I try to involve the patient with their care plan and share information on issues such as smoking cessation, obesity and weight loss and other issues that could help with their long-term health management.
People in lower socio-economic situations tend to use the ED for regular health care, so these patients may also make up fast-track clientele. With the current amphetamine scourge in our society, we see a lot of the fallout from side effects induced by the drug, such as poor dental health, anxiety, and family breakdown.
My role also involves data collection and audits, which have to be done in between patient presentations where time allows. I am constantly trying to improve on our systems and resources to improve patient outcomes. Keeping up to date with current practice is ongoing daily practice.
Why did you decide to become a nurse practitioner?
When I turned 50, my kids were all at university or about to go away to study, and after working in nursing for 34 years, I was frustrated with my role and weary of what I was doing. I decided the way to move forward was to get some education, so I could do my job better and get more satisfaction. We had two NP’s doing their “prac” in our department, and I decided that was exactly what I wanted to be.
Because I was “hospital-trained” and I hadn’t done any uni work, my kids had to show me how to do research and use the computer, but once I started, I really enjoyed what I was doing and quickly loved the study side of the NP role.

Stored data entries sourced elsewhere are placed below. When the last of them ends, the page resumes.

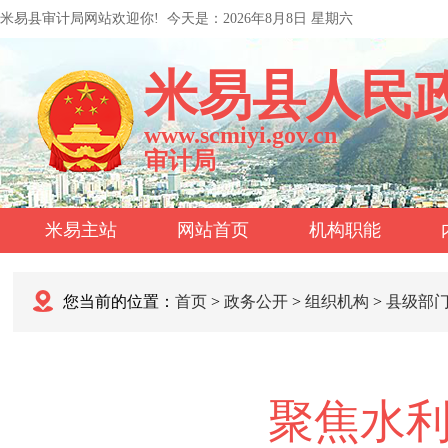
米易县审计局网站欢迎你!
今天是：
2026年8月8日 星期六
米易县人民
www.scmiyi.gov.cn
审计局
米易主站
网站首页
机构职能
您当前的位置：
首页
>
政务公开
>
组织机构
>
县级部
聚焦水利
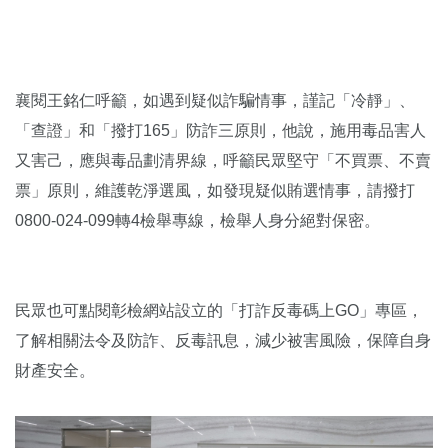
襄閱王銘仁呼籲，如遇到疑似詐騙情事，謹記「冷靜」、
「查證」和「撥打165」防詐三原則，他說，施用毒品害人
又害己，應與毒品劃清界線，呼籲民眾堅守「不買票、不賣
票」原則，維護乾淨選風，如發現疑似賄選情事，請撥打
0800-024-099轉4檢舉專線，檢舉人身分絕對保密。
民眾也可點閱彰檢網站設立的「打詐反毒碼上GO」專區，
了解相關法令及防詐、反毒訊息，減少被害風險，保障自身
財產安全。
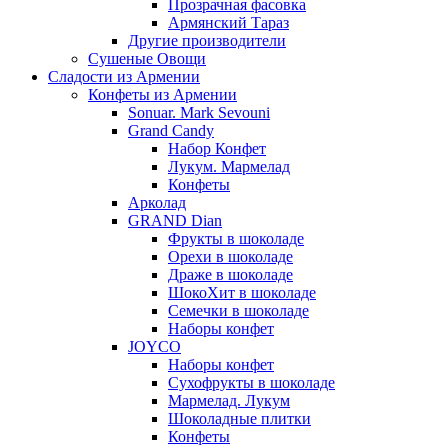
Прозрачная фасовка
Армянский Тараз
Другие производители
Сушеные Овощи
Сладости из Армении
Конфеты из Армении
Sonuar. Mark Sevouni
Grand Candy
Набор Конфет
Лукум. Мармелад
Конфеты
Арколад
GRAND Dian
Фрукты в шоколаде
Орехи в шоколаде
Драже в шоколаде
ШокоХит в шоколаде
Семечки в шоколаде
Наборы конфет
JOYCO
Наборы конфет
Сухофрукты в шоколаде
Мармелад. Лукум
Шоколадные плитки
Конфеты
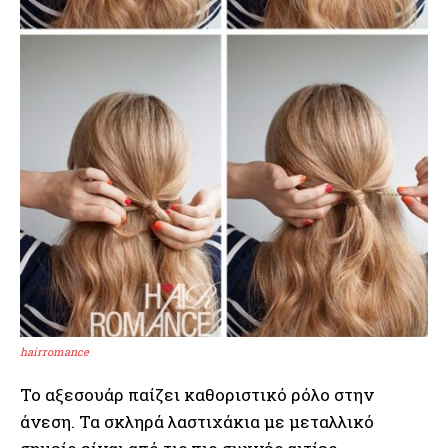
hairromance
Το αξεσουάρ παίζει καθοριστικό ρόλο στην
άνεση. Τα σκληρά λαστιχάκια με μεταλλικό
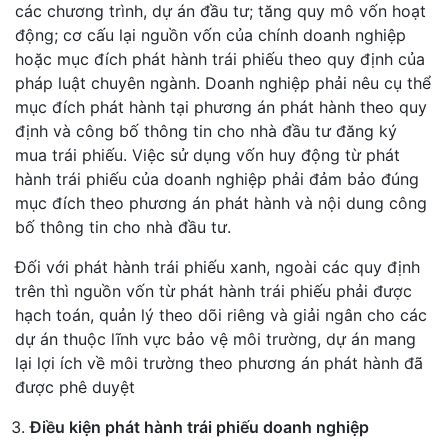
các chương trình, dự án đầu tư; tăng quy mô vốn hoạt
động; cơ cấu lại nguồn vốn của chính doanh nghiệp
hoặc mục đích phát hành trái phiếu theo quy định của
pháp luật chuyên ngành. Doanh nghiệp phải nêu cụ thể
mục đích phát hành tại phương án phát hành theo quy
định và công bố thông tin cho nhà đầu tư đăng ký
mua trái phiếu. Việc sử dụng vốn huy động từ phát
hành trái phiếu của doanh nghiệp phải đảm bảo đúng
mục đích theo phương án phát hành và nội dung công
bố thông tin cho nhà đầu tư.
Đối với phát hành trái phiếu xanh, ngoài các quy định
trên thì nguồn vốn từ phát hành trái phiếu phải được
hạch toán, quản lý theo dõi riêng và giải ngân cho các
dự án thuộc lĩnh vực bảo vệ môi trường, dự án mang
lại lợi ích về môi trường theo phương án phát hành đã
được phê duyệt
Điều kiện phát hành trái phiếu doanh nghiệp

I have a lot of clinical expertise, and the academic side of things in studying to be an NP was an exciting change - now I am happy I can treat people autonomously and offer holistic care.
The role of an NP is relatively young, and I am proud to be one of the pioneers in this role. I enjoy sharing my knowledge with future NPs and RN’s exploring the idea of taking on the study in the future.
What are you hoping to achieve in your current role as an NP?
My goal is to work until it is time for me to retire - I love what I do, and as long as I stay healthy I want to continue.
I aim to help establish the NP role as a standard role in the healthcare team, which is acknowledged and valued.